Ваха оделся и вышел в коридор. Здесь из окна был виден подъезд и толпа, высыпавшая встречать Президента. Женщины с голыми руками мерзли, мужчины набрасывали им на плечи пиджаки. Прошла охрана, расширяя живой коридор, и за ней — быстрый худой человек.
Ваха проверил телефон в кармане. Выйти, посмотреть с улицы в окна бального зала, там ли Президент. Номер в памяти телефона, остается нажать две кнопки. Он — главнокомандующий, он посылает солдат на войну, а теперь война придет к нему.
«Интересно, сколько Хозяин возьмет за голову Президента? — некстати подумал Ваха. — Наверное, больше, чем стоят все сокровища «Райских кущ».
Глава X МУХА И ПРЕЗИДЕНТ
Подвыпившие за праздничным ужином гости «Райских кущ» подкатили к музею кавалькадой иномарок, гудя клаксонами и ухитряясь на ходу пускать в небо ракеты.
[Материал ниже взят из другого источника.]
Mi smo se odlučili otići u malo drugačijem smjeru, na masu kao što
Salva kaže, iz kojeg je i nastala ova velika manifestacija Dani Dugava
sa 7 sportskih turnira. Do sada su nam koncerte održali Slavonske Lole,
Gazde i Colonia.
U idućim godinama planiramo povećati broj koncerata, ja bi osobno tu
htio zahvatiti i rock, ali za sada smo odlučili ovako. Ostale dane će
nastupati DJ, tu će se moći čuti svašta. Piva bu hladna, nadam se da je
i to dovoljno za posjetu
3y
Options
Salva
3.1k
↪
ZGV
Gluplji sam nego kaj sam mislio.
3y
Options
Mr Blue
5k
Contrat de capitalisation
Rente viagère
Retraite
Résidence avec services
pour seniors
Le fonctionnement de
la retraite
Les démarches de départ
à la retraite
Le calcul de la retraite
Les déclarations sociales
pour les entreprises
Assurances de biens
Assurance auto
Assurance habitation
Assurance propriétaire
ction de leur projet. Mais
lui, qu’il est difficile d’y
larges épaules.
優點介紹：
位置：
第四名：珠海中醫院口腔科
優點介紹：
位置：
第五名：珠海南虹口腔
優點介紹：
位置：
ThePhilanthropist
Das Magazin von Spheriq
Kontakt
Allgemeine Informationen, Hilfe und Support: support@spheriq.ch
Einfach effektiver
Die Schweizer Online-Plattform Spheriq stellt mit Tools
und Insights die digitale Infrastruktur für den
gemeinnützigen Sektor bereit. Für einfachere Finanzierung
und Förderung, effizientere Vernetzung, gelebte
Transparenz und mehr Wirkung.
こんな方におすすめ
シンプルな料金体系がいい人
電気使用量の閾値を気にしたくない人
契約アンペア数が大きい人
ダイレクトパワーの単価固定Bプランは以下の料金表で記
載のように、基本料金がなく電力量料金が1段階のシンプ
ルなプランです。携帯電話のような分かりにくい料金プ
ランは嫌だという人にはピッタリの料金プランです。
Автобус привез осторожных, побоявшихся садиться за руль. Официанты, одетые в ливреи, выстроились коридором к входу в бальный зал. Туда еще не пускали, и толпа превратила ожидание в парад нарядов, драгоценностей и знакомых всей стране лиц.
Маша вышла из номера, чтобы разыскать маму и получить втык за пропущенный ужин. Втайне она рассчитывала, что втык будет отложен по случаю праздника, но обнадеживать себя не хотела.
Первыми Маше попались Дед и Андровский, обсуждавшие что-то настолько важное, что ее к себе даже не подпустили. Дед издали показал сложенные кольцом большой и указательный пальцы — о’кей, международный знак ныряльщиков. Маша ответила тем же и пошла дальше бродить в толпе.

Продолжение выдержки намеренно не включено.